E não falam da greve dos petroleiros porque é uma greve que defende um acordo digno para a categoria. E vai além pois defende o Brasil, já que não aceitamos a venda de ativos da Petrobrás (navios, dutos, BR etc).
Ao invés de a Petrobrás vender ativos, como cogita Dilma e Bendine, queremos a construção das duas refinarias do Maranhão e Ceará, o que nos dará a autossuficiência no refino; como também a construção do braço petroquímico do Comperj. Com isso a Petrobrás, ao invés de responder por 13% do PIB, vai no mínimo dobrar essa participação.
Ao contrário dos petroleiros que almeja uma Petrobrás gigante, a mídia, principalmente a Globo, só quer a destruição da empresa. O petroleiro já venceu a queda de braço, na década de 90, com o governo FHC que, com apoio da mídia, principalmente da Globo, tentou privatizar a Petrobrás. Na ocasião, FHC transformou a Petrobrás em ?Unidades de Negócios? para vendê-la fatiada.

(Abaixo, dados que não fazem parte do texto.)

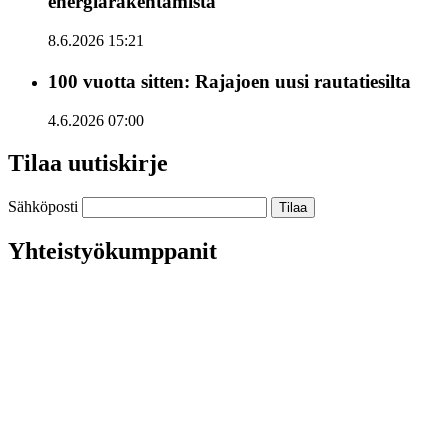
energiarakentamista
8.6.2026 15:21
100 vuotta sitten: Rajajoen uusi rautatiesilta
4.6.2026 07:00
Tilaa uutiskirje
Sähköposti
Yhteistyökumppanit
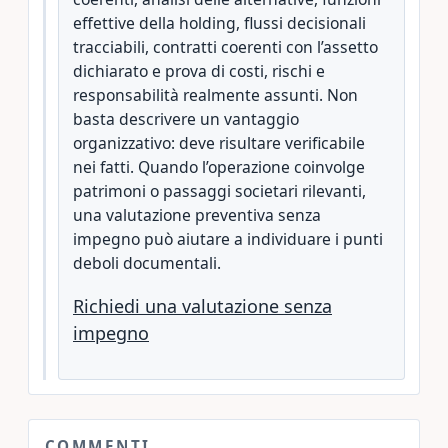
effettive della holding, flussi decisionali
tracciabili, contratti coerenti con l’assetto
dichiarato e prova di costi, rischi e
responsabilità realmente assunti. Non
basta descrivere un vantaggio
organizzativo: deve risultare verificabile
nei fatti. Quando l’operazione coinvolge
patrimoni o passaggi societari rilevanti,
una valutazione preventiva senza
impegno può aiutare a individuare i punti
deboli documentali.
Richiedi una valutazione senza
impegno
COMMENTI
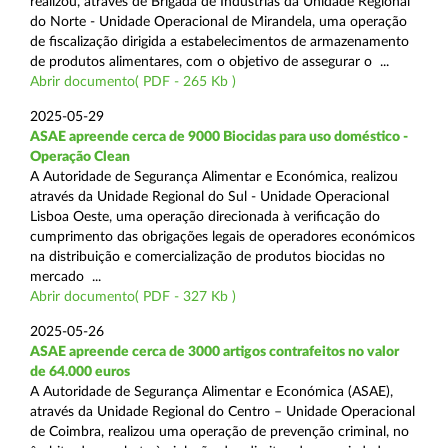
realizou, através de Brigada de Indústrias da Unidade Regional
do Norte - Unidade Operacional de Mirandela, uma operação
de fiscalização dirigida a estabelecimentos de armazenamento
de produtos alimentares, com o objetivo de assegurar o ...
Abrir documento( PDF - 265 Kb )
2025-05-29
ASAE apreende cerca de 9000 Biocidas para uso doméstico -
Operação Clean
A Autoridade de Segurança Alimentar e Económica, realizou
através da Unidade Regional do Sul - Unidade Operacional
Lisboa Oeste, uma operação direcionada à verificação do
cumprimento das obrigações legais de operadores económicos
na distribuição e comercialização de produtos biocidas no
mercado ...
Abrir documento( PDF - 327 Kb )
2025-05-26
ASAE apreende cerca de 3000 artigos contrafeitos no valor
de 64.000 euros
A Autoridade de Segurança Alimentar e Económica (ASAE),
através da Unidade Regional do Centro – Unidade Operacional
de Coimbra, realizou uma operação de prevenção criminal, no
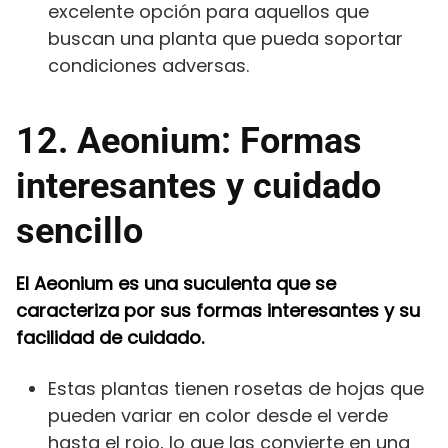
excelente opción para aquellos que
buscan una planta que pueda soportar
condiciones adversas.
12. Aeonium: Formas
interesantes y cuidado
sencillo
El Aeonium es una suculenta que se
caracteriza por sus formas interesantes y su
facilidad de cuidado.
Estas plantas tienen rosetas de hojas que
pueden variar en color desde el verde
hasta el rojo, lo que las convierte en una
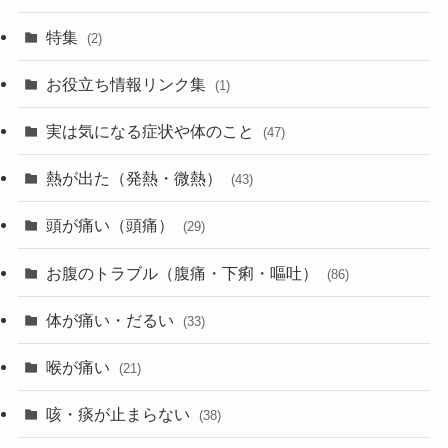
特集
(2)
お役立ち情報リンク集
(1)
実は気になる症状や体のこと
(47)
熱が出た（発熱・微熱）
(43)
頭が痛い（頭痛）
(29)
お腹のトラブル（腹痛・下痢・嘔吐）
(86)
体が痛い・だるい
(33)
喉が痛い
(21)
咳・痰が止まらない
(38)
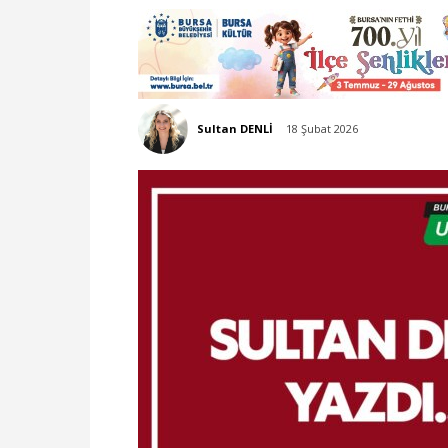
Sultan DENLİ
18 Şubat 2026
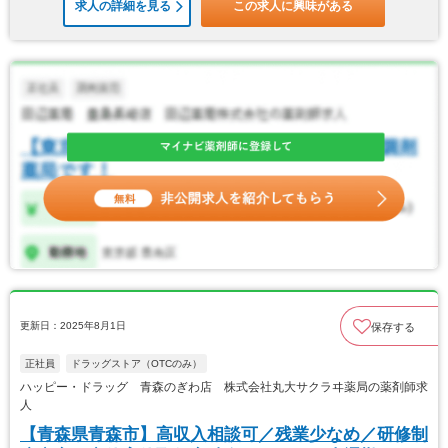
求人の詳細を見る
この求人に興味がある
更新日：2025年8月1日
保存する
正社員
ドラッグストア（OTCのみ）
ハッピー・ドラッグ 青森のぎわ店 株式会社丸大サクラヰ薬局の薬剤師求
人
【青森県青森市】高収入相談可／残業少なめ／研修制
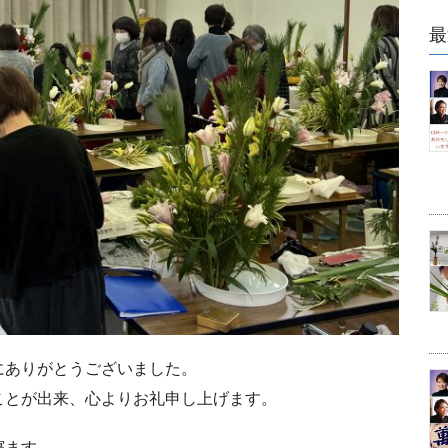
最
にありがとうございました。
ことが出来、心よりお礼申し上げます。
寝ます。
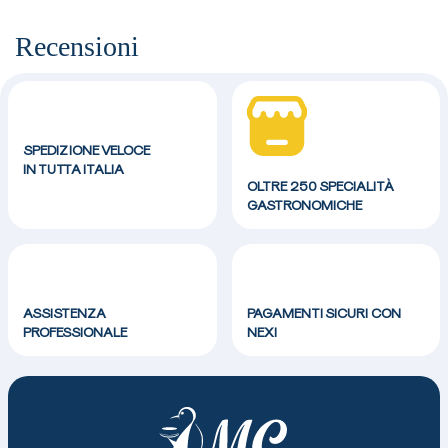
Recensioni
SPEDIZIONE VELOCE
IN TUTTA ITALIA
OLTRE 250 SPECIALITÀ
GASTRONOMICHE
ASSISTENZA
PAGAMENTI SICURI CON
PROFESSIONALE
NEXI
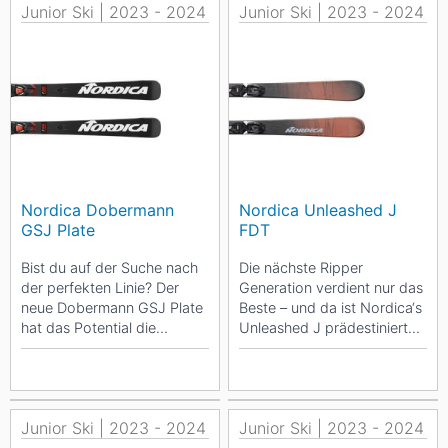
Junior Ski | 2023 - 2024
Junior Ski | 2023 - 2024
Nordica Dobermann
Nordica Unleashed J
GSJ Plate
FDT
Bist du auf der Suche nach
Die nächste Ripper
der perfekten Linie? Der
Generation verdient nur das
neue Dobermann GSJ Plate
Beste – und da ist Nordica‘s
hat das Potential die
Unleashed J prädestiniert
Rennstrecke dirket vom
dafür. Dieser trendige...
Start so zu meistern,...
Junior Ski | 2023 - 2024
Junior Ski | 2023 - 2024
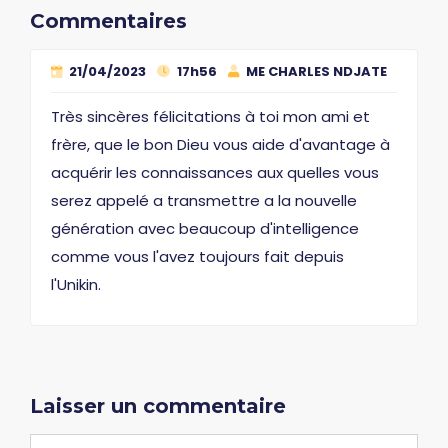
Commentaires
21/04/2023
17h56
ME CHARLES NDJATE
Très sincères félicitations à toi mon ami et
frère, que le bon Dieu vous aide d'avantage à
acquérir les connaissances aux quelles vous
serez appelé a transmettre a la nouvelle
génération avec beaucoup d'intelligence
comme vous l'avez toujours fait depuis
l'Unikin.
Laisser un commentaire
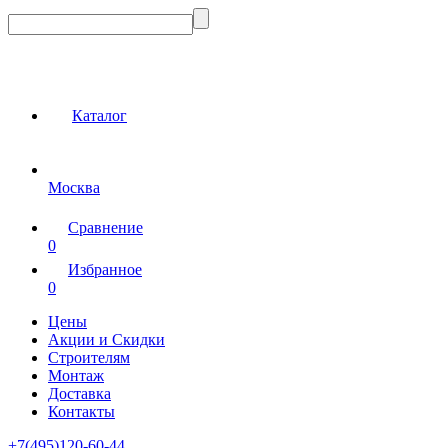
Каталог
Москва
Сравнение
0
Избранное
0
Цены
Акции и Скидки
Строителям
Монтаж
Доставка
Контакты
+7(495)120-60-44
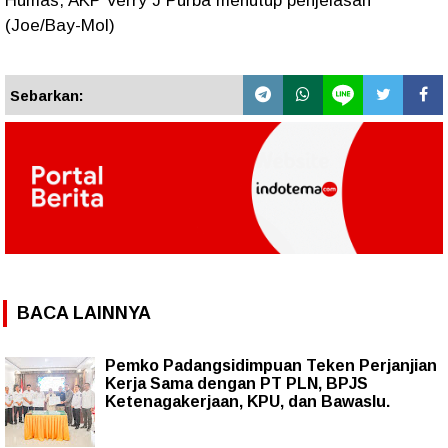
Humas, AKP Verry J Purba menutup penjelasan
(Joe/Bay-Mol)
Sebarkan:
BACA LAINNYA
Pemko Padangsidimpuan Teken Perjanjian
Kerja Sama dengan PT PLN, BPJS
Ketenagakerjaan, KPU, dan Bawaslu.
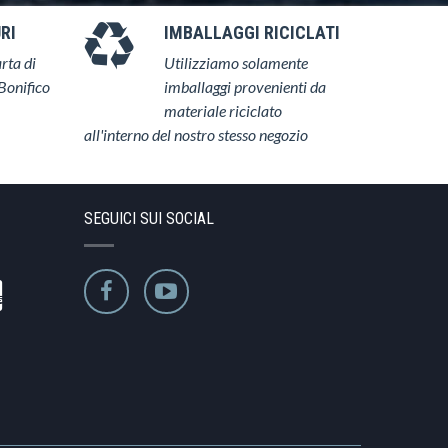
RI
IMBALLAGGI RICICLATI
rta di
Utilizziamo solamente
Bonifico
imballaggi provenienti da
materiale riciclato
all'interno del nostro stesso negozio
SEGUICI SUI SOCIAL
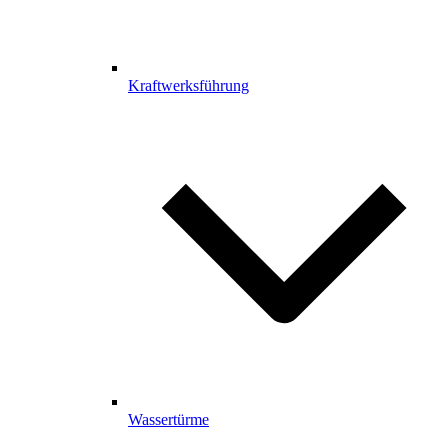
Kraftwerksführung
Wassertürme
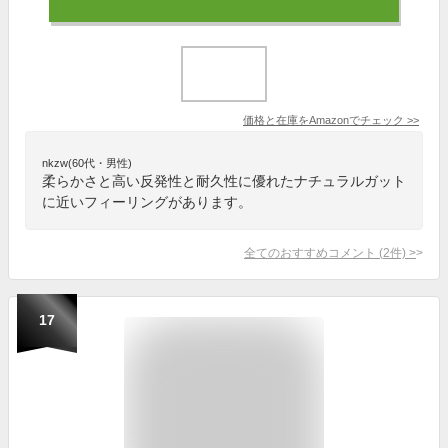
価格と在庫を
Amazon
でチェック
>>
nkzw(60代・男性)
柔らかさと高い反発性と耐久性に優れたナチュラルガット
に近いフィーリングがあります。
全てのおすすめコメント
(
2
件)
>
17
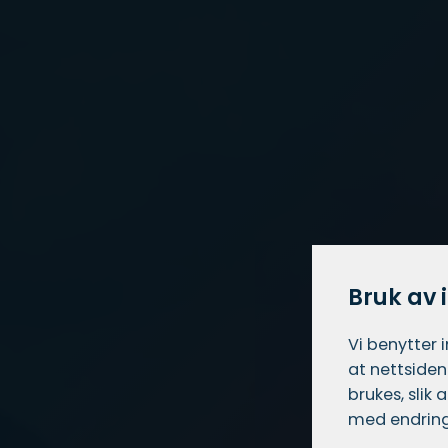
Bruk av 
Vi benytter 
at nettsiden
brukes, slik
med endring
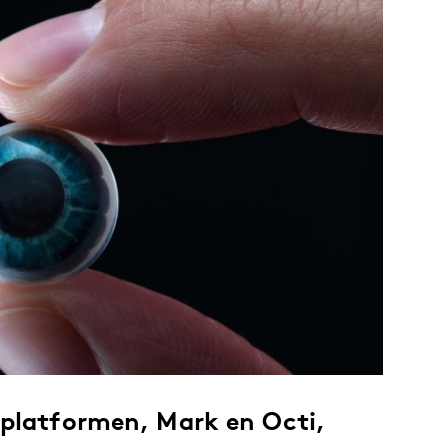
 platformen, Mark en Octi,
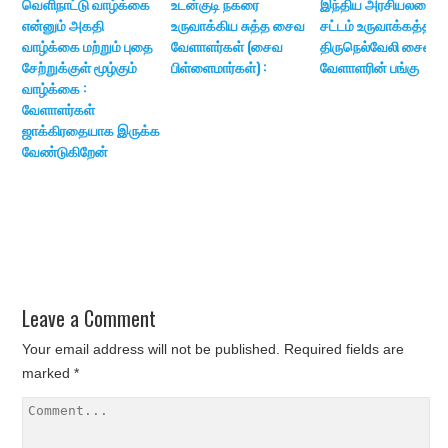
வெளிநாட்டு வாழ்க்கை
உடன்குடி நகரை
இந்திய அரசியலமைப்ப
என்னும் அகதி
உருவாக்கிய சுத்த சைவ
சட்டம் உருவாக்கத்தில்
வாழ்க்கை மற்றும் புதை
வேளாளர்கள் (சைவ
திருநெல்வேலி சைவ
சேற்றுக்குள் மூழ்கும்
பிள்ளைமார்கள்) :
வேளாளரின் பங்கு
வாழ்க்கை :
வேளாளர்கள்
ஜாக்கிரதையாக இருக்க
வேண்டுகிறேன்
Leave a Comment
Your email address will not be published.
Required fields are
marked
*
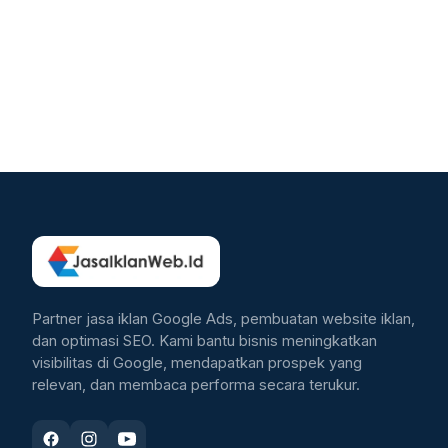
Partner jasa iklan Google Ads, pembuatan website iklan,
dan optimasi SEO. Kami bantu bisnis meningkatkan
visibilitas di Google, mendapatkan prospek yang
relevan, dan membaca performa secara terukur.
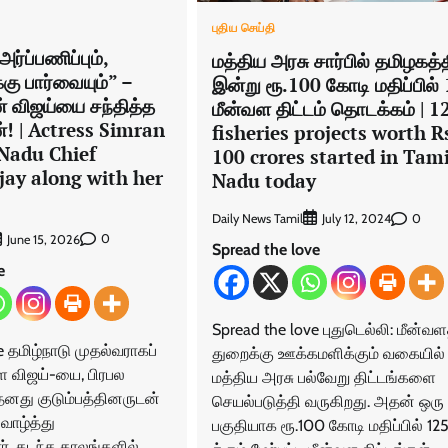
புதிய செய்தி
ர்ப்பணிப்பும்,
மத்திய அரசு சார்பில் தமிழகத்த
 பார்வையும்” –
இன்று ரூ.100 கோடி மதிப்பில்
ன் விஜய்யை சந்தித்த
மீன்வள திட்டம் தொடக்கம் | 1
ன்! | Actress Simran
fisheries projects worth R
Nadu Chief
100 crores started in Tami
jay along with her
Nadu today
Daily News Tamil
0
July 12, 2024
0
June 15, 2026
Spread the love
e
Spread the love புதுடெல்லி: மீன்வள
e தமிழ்நாடு முதல்வராகப்
துறைக்கு ஊக்கமளிக்கும் வகையில்
ள விஜய்-யை, பிரபல
மத்திய அரசு பல்வேறு திட்டங்களை
தனது குடும்பத்தினருடன்
செயல்படுத்தி வருகிறது. அதன் ஒரு
 வாழ்த்து
பகுதியாக ரூ.100 கோடி மதிப்பில் 12
ர். கடந்த காலங்களில்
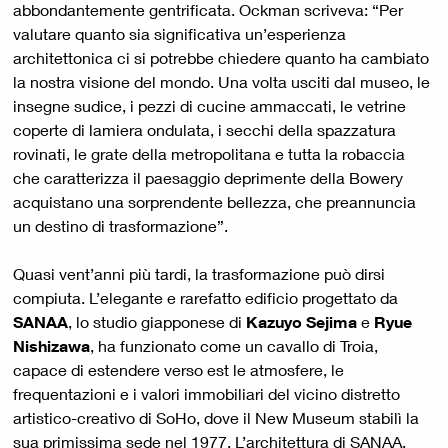
abbondantemente gentrificata. Ockman scriveva: “Per
valutare quanto sia significativa un’esperienza
architettonica ci si potrebbe chiedere quanto ha cambiato
la nostra visione del mondo. Una volta usciti dal museo, le
insegne sudice, i pezzi di cucine ammaccati, le vetrine
coperte di lamiera ondulata, i secchi della spazzatura
rovinati, le grate della metropolitana e tutta la robaccia
che caratterizza il paesaggio deprimente della Bowery
acquistano una sorprendente bellezza, che preannuncia
un destino di trasformazione”.
Quasi vent’anni più tardi, la trasformazione può dirsi
compiuta. L’elegante e rarefatto edificio progettato da
SANAA
, lo studio giapponese di
Kazuyo Sejima
e
Ryue
Nishizawa
, ha funzionato come un cavallo di Troia,
capace di estendere verso est le atmosfere, le
frequentazioni e i valori immobiliari del vicino distretto
artistico-creativo di SoHo, dove il New Museum stabilì la
sua primissima sede nel 1977. L’architettura di SANAA,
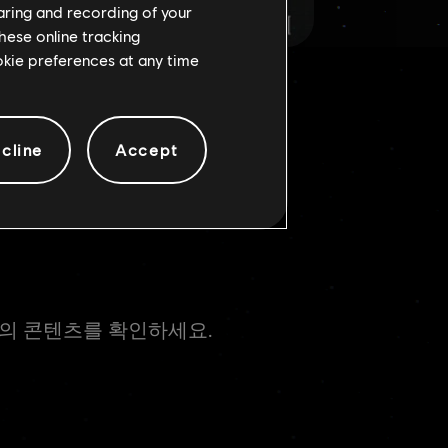
haring and recording of your
hese online tracking
ookie preferences at any time
cline
Accept
템 등의 콘텐츠를 확인하세요.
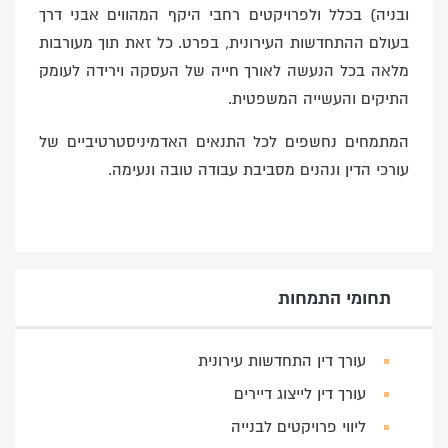
ובניה) בכלל ולפרויקטים רחבי היקף המהווים אבני דרך
בעולם ההתחדשות העירונית, בפרט. כל זאת תוך מעורבות
מלאה בכל הנעשה לאורך חייה של העסקה וירידה לעומק
התיקים והעשייה המשפטית.
המתמחים נחשפים לכל התנאים האדמיניסטרטיביים של
עורכי הדין ונהנים מסביבת עבודה טובה ונעימה.
תחומי התמחות
עורך דין התחדשות עירונית
עורך דין לייצוג דיירים
ליווי פרויקטים לבנייה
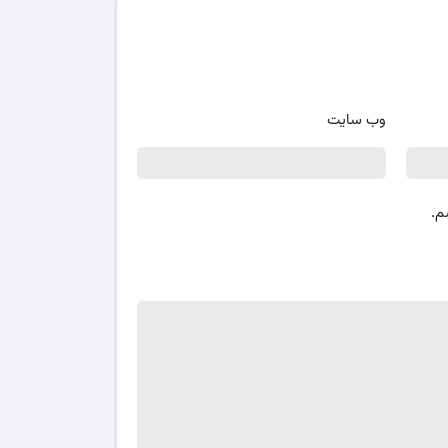
وب‌ سایت
م.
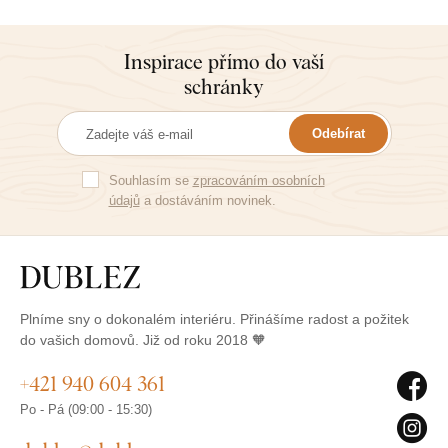
Inspirace přímo do vaší
schránky
Odebírat
Souhlasím se
zpracováním osobních
údajů
a dostáváním novinek.
Plníme sny o dokonalém interiéru. Přinášíme radost a požitek
do vašich domovů. Již od roku 2018 🧡
+421 940 604 361
Po - Pá (09:00 - 15:30)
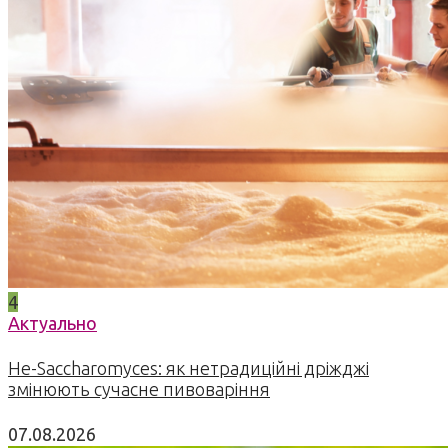
4
Актуально
Не-Saccharomyces: як нетрадиційні дріжджі
змінюють сучасне пивоваріння
07.08.2026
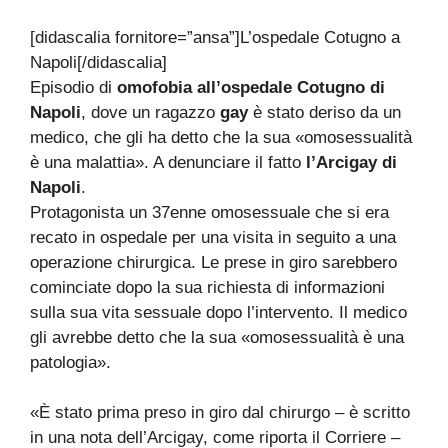
[didascalia fornitore=”ansa”]L’ospedale Cotugno a
Napoli[/didascalia]
Episodio di
omofobia all’ospedale Cotugno di
Napoli
, dove un ragazzo
gay
è stato deriso da un
medico, che gli ha detto che la sua «omosessualità
è una malattia». A denunciare il fatto
l’Arcigay di
Napoli
.
Protagonista un 37enne omosessuale che si era
recato in ospedale per una visita in seguito a una
operazione chirurgica. Le prese in giro sarebbero
cominciate dopo la sua richiesta di informazioni
sulla sua vita sessuale dopo l’intervento. Il medico
gli avrebbe detto che la sua «omosessualità è una
patologia».
«È stato prima preso in giro dal chirurgo – è scritto
in una nota dell’Arcigay, come riporta il Corriere –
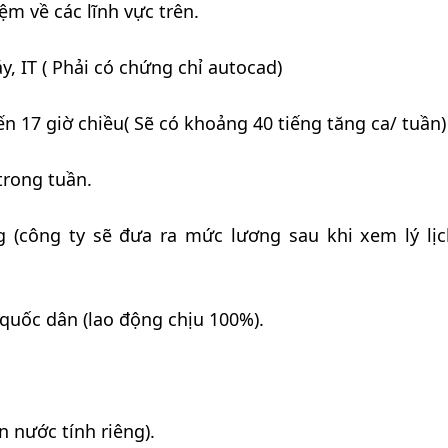
m về các lĩnh vực trên.
y, IT ( Phải có chứng chỉ autocad)
n 17 giờ chiều( Sẽ có khoảng 40 tiếng tăng ca/ tuần)
trong tuần.
 (công ty sẽ đưa ra mức lương sau khi xem lý lị
quốc dân (lao động chịu 100%).
 nước tính riêng).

FHC só conseguiu vender 30% da refinaria do sul, REFAP, mas o governo Lula depois comprou a parte da Refap vendida.
Dilma, com a venda de ativos, pode fazer algo parecido com que fez FHC com a venda de ?Unidades de Negócios?. Para o bem do Brasil, o Tesouro Nacional precisa fazer o aporte necessário para a Petrobrás voltar ao patamar de outubro de 2014 inicio da crise. A Petrobrás possuiu reservas confirmadas de 70 bilhões de barris, que os técnicos dizem que as reservas a confirmar eleva para 100 bilhões de barris. Multiplicando essa reserva pelo preço médio do barril de US$ 50 chegamos a cifra de 5 trilhões de dólares, quase duas vezes a reserva cambial da China, a maior do planeta. Diante disso, como a Petrobrás pode estar falida?
A mídia, e principalmente o Globo, quando fala da greve dos petroleiros é para falar mal, como fizeram na década de 90, comparando a Petrobrás a um paquiderme e chamando os petroleiros de marajás. Mas não dizem que a Petrobrás gasta com a folha de pagamento da categoria 4% do faturamento, a metade do que gasta suas concorrentes.
O principal motivo da greve petroleira não aparecer na imprensa é que sua pauta vai no sentido contrário aos interesses mídia.
Nossas reivindicações são: ? Nem um direito a menos! E Não, Não à privatização, o petróleo é nosso e não abrimos mão!?.

Rio de Janeiro, 13 de novembro de 2015


Emanuel Cancella é coordenador do Sindicato dos Petroleiros do Estado do Rio de Janeiro (Sindipetro-RJ) e da Federação Nacional dos Petroleiros (FNP).